Таким тоном не стал писать фальсификатор в половине II века, когда Поликарп был уже престарелым почтенным мужем. Самая концепция Игнатия, его идея объединения общины вокруг своего епископа, как лучшей гарантии целости и неопровержимости веры, заключает в себе, как увидим, признаки, весьма характерные для первой половины II века, и плохо гармонирующие с церковными идеями второй половины этого столетия. Она носит на себе следы глубокой древности, будучи выражением можно сказать детской веры в непоколебимости отдельной церкви, которая (вера) скоро была разрушена безжалостными опытами последующего времени.
Главным основанием к отрицанию подлинности посланий Игнатия служило немыслимое будто для начала II века развитие церковной организации, предполагаемое посланиями, и явная тенденциозность их, направленная к утверждению монархического епископата. Но не говоря уже о том, что в этом отрицании подлинности послания Игнатия на основании искомого икс, которым является в данном случае вопрос о древней церковной организации, скрывается великий логический круг, предположение о тенденциозности посланий совершенно не оправдывается их содержанием, несмотря на их крайне однообразный характер.
На самом деле автор нигде ни одним словом не обмолвился о том, что в каждой общине должен быть лишь один епископ, что коллегия епископов есть ненормальное явление, что она должна уступить место единоличному епископу. Повсюду он призывает самих верующих к единению и повиновению епископу, и даже не одному епископу, но и пресвитерству и диаконству. Он вообще защитник церковной власти. Момент выделения монархического епископа из коллегии церковных пресвитеров им совершенно обойден. Он предполагается уже давно совершившимся. Монархический епископ во всех малоазийских церквах, куда пишет Игнатий, является уже вполне установившимся фактом. Если бы фальсификатор составил свои послания с целью пропагандировать монархический епископат, то он должен был бы писать совершенно в другом духе.

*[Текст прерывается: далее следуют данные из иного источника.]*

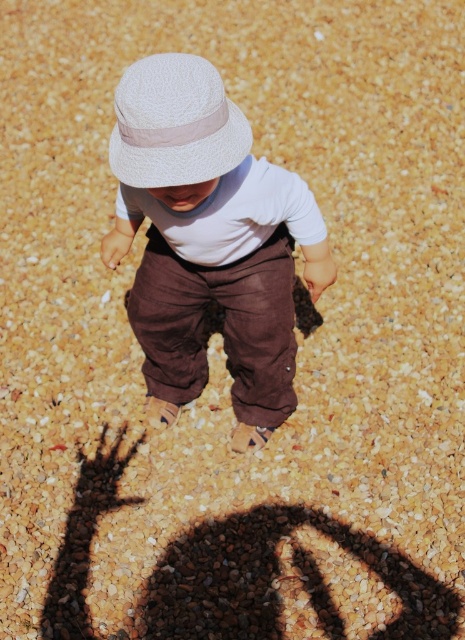 Is matte white hat at center positioned in front of white textured hat at upper center?

No, it is not.

Consider the image. Does matte white hat at center have a larger size compared to white textured hat at upper center?

Correct, matte white hat at center is larger in size than white textured hat at upper center.

Which is behind, point (280, 262) or point (144, 180)?

The point (280, 262) is behind.

The height and width of the screenshot is (640, 465). Find the location of `matte white hat at center`. matte white hat at center is located at coordinates (208, 243). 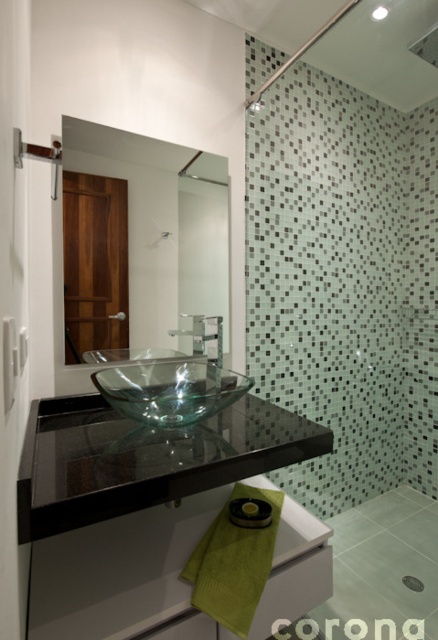 You are designing a layout for a bathroom and need to ensure that the clear glass mirror at upper center and the black rubber towel bar at lower center are spaced appropriately. Based on their positions and sizes, can you determine which object is wider?

The clear glass mirror at upper center is wider than the black rubber towel bar at lower center according to the description.

You are standing in the bathroom and want to check your reflection in the clear glass mirror at upper center. Where should you look to see your reflection?

You should look at the clear glass mirror at upper center, which is located at the coordinates 0.353 on the x axis and 0.372 on the y axis. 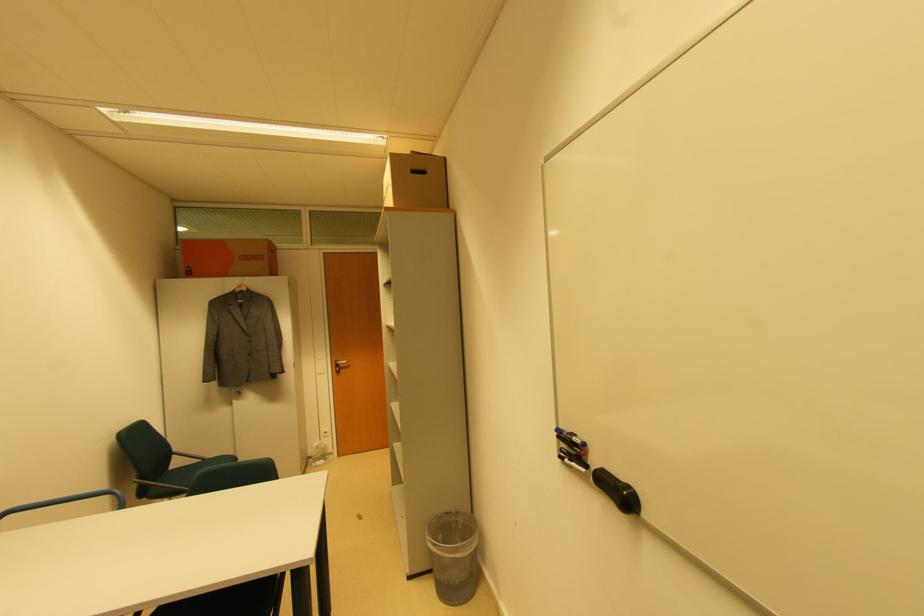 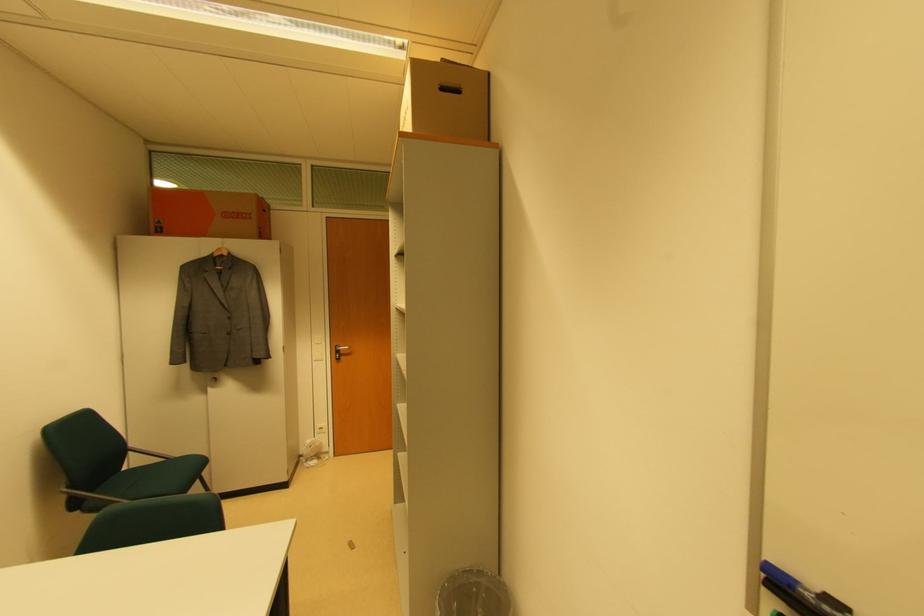 The point at (x=192, y=274) is marked in the first image. Where is the corresponding point in the second image?

(163, 230)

По всем указанным основаниям подлинность посланий Игнатия после долгих споров, длившихся три столетия, благодаря солидным трудам Цана, Ляйтфута, Ревиля, Функа, Гарнака и др., получила в настоящее время почти общее признание, по крайней мере признание громадного большинства ученых10.
Однако надо сознаться, что заняв свое законное место в истории церковной литературы, именно в начале I века, послания Игнатия, несмотря на всю ясность и определенность своих основных положений, скорее же благодаря этим своим особенностям, представляют собою загадочное явление. Они стоят совершенно особняком от источников не только I в., но и первой половины II века, лишь с большим трудом в древнейших христианских источниках до середины II века можно открыть некоторые следы существования пресвитериата, отличного от епископата, и следы монархического (единоличного) епископата. Вообще же повсюду мы находим очень неопределенные указания на формы церковного устройства и на состав клира. Напротив, послания Игнатия сразу озаряют эту область церковной жизни столь ярким светом, что глаз исследователя, привыкший иметь дело с мраком, теряет способность ориентироваться в целом историческом материале. Но это еще не все и не самое важное. Тщательный анализ источников I века открывает нам, что единоличный епископат, и отличный от него пресвитериат, существовали еще в I веке, и что в этом отношении послания Игнатия не представляют полной неожиданности. Но вот пункт, в котором эти послания являются не только оригинальными, но по-видимому и плохо совместимыми со всеми остальными источниками, явившимися до половины II века ― это почти безграничный авторитет епископа.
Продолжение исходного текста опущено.